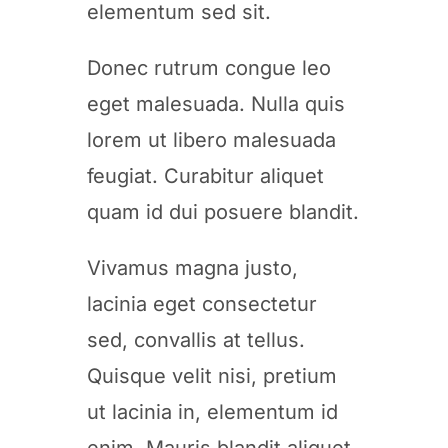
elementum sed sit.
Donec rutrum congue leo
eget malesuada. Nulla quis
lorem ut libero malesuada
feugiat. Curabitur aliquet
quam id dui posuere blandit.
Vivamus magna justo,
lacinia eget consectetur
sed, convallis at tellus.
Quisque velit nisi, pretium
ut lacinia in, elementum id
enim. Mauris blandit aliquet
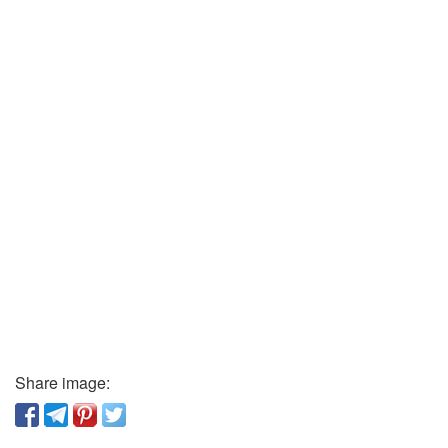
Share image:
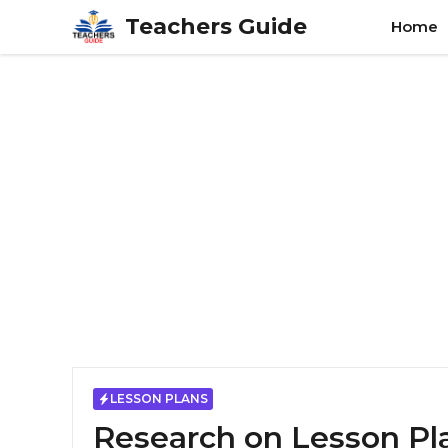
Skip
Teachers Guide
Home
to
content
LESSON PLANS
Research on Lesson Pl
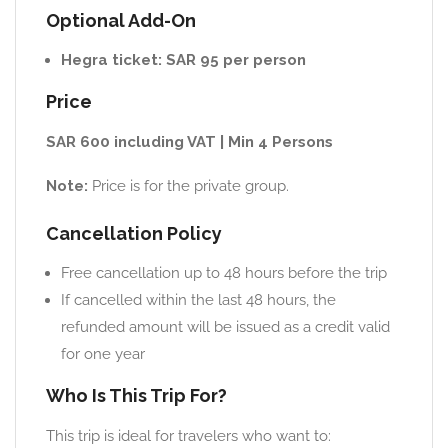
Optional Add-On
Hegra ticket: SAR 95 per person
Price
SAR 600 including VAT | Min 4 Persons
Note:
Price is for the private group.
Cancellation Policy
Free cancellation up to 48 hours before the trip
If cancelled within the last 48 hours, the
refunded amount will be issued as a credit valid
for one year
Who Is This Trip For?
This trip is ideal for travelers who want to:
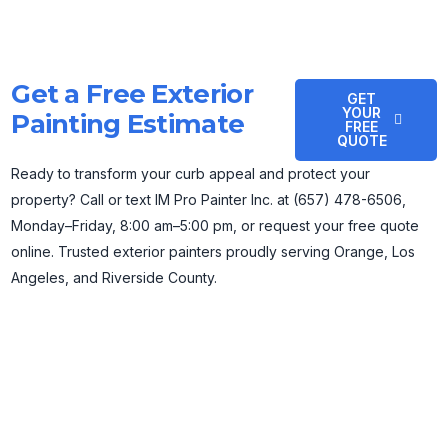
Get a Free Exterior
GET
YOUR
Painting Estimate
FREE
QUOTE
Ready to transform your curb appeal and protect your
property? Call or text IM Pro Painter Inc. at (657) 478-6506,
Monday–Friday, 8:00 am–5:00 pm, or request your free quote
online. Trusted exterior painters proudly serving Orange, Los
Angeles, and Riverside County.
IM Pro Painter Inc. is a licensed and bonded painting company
- - - -
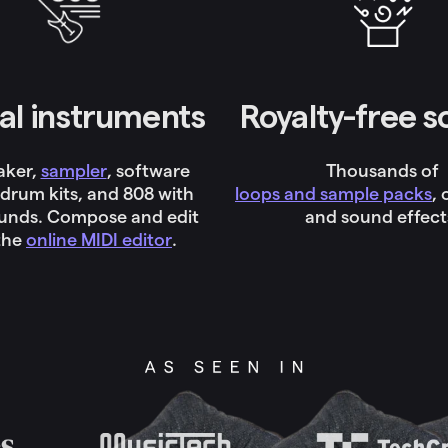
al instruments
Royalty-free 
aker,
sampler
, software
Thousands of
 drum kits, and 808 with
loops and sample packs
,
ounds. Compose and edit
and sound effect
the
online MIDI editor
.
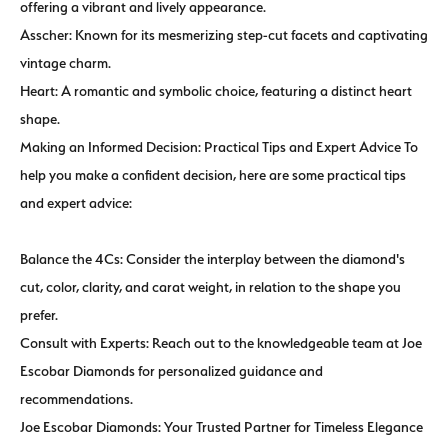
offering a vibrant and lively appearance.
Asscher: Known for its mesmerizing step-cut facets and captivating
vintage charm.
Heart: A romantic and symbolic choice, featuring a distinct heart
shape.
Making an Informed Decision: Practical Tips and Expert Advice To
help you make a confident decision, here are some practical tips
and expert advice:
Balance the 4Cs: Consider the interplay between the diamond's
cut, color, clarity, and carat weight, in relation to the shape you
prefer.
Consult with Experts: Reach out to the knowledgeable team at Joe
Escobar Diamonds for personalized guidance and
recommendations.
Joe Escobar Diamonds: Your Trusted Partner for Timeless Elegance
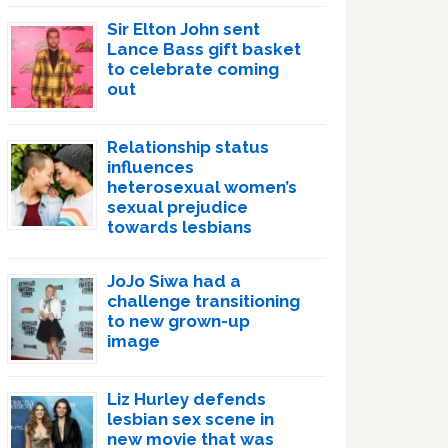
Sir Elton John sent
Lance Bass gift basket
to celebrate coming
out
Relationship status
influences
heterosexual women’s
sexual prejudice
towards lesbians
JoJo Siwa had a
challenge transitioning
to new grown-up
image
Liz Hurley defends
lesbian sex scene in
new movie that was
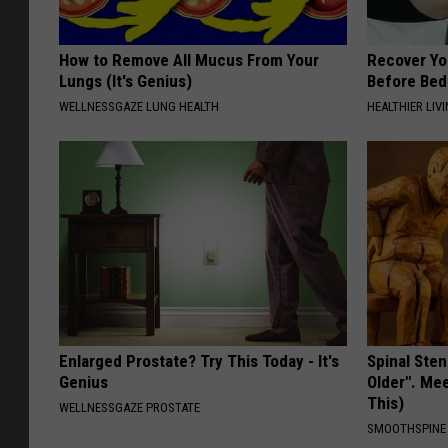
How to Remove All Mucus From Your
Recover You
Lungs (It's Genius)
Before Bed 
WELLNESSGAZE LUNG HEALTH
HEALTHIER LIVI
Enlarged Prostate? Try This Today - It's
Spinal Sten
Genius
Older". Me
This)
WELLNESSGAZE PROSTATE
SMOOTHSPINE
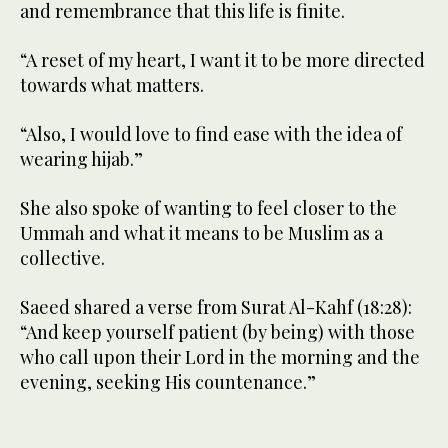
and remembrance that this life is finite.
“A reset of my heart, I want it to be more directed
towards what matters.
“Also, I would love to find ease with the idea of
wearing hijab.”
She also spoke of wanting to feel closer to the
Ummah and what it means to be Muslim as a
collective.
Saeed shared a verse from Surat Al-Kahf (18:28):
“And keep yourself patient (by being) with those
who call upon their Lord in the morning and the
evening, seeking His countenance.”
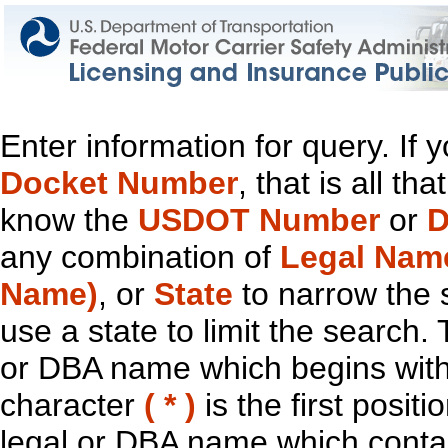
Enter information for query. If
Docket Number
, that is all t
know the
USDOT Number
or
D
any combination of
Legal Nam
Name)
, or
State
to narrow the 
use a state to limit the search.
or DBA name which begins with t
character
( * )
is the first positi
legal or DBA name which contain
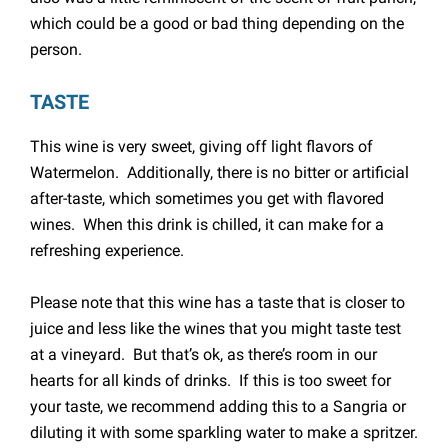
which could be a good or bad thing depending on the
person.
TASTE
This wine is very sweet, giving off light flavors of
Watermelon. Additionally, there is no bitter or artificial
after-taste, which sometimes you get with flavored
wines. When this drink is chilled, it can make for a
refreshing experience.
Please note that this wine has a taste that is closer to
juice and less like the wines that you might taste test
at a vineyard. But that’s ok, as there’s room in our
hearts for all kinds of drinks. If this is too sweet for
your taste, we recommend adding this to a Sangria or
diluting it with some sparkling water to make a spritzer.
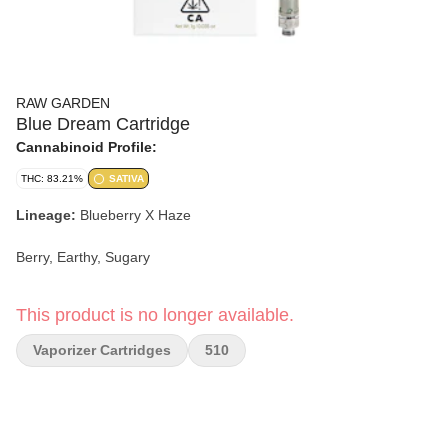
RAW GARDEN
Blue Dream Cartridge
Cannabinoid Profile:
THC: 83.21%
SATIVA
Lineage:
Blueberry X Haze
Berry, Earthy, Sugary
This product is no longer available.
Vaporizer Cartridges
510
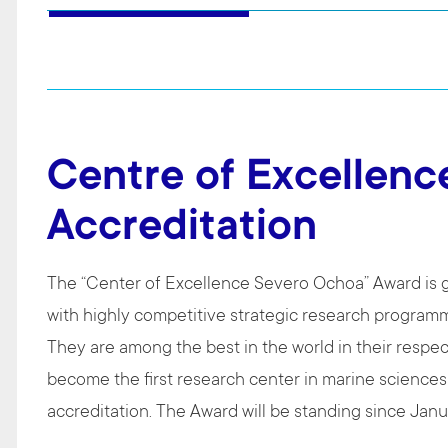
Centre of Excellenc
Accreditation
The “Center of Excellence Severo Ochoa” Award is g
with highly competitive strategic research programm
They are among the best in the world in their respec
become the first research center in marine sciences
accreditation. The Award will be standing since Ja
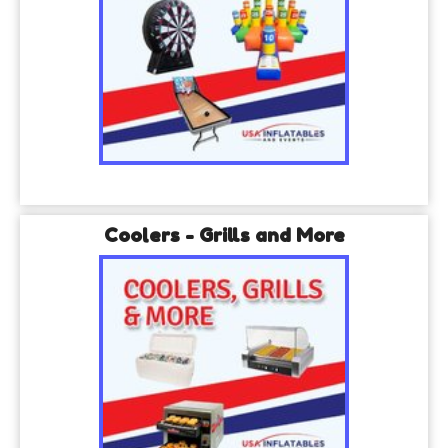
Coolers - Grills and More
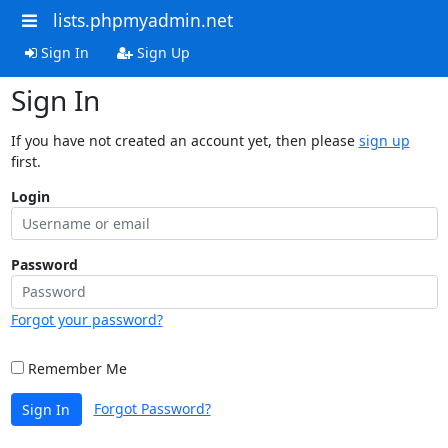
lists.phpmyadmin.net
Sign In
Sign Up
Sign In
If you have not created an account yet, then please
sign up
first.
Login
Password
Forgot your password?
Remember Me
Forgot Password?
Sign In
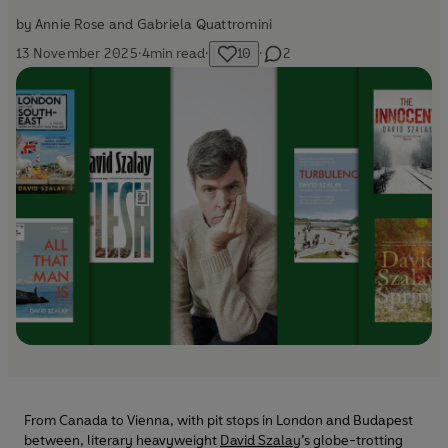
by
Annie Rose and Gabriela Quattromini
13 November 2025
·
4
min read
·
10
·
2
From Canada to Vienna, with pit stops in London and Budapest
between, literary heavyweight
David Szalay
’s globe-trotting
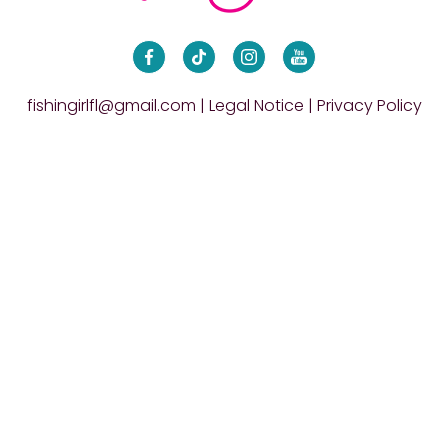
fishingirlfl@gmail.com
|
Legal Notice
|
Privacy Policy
- - - -
Instructions to follow
Reproduce each line of the material containing the word "online".

Answer below
online. Trusted exterior painters proudly serving Orange, Los
online MIDI editor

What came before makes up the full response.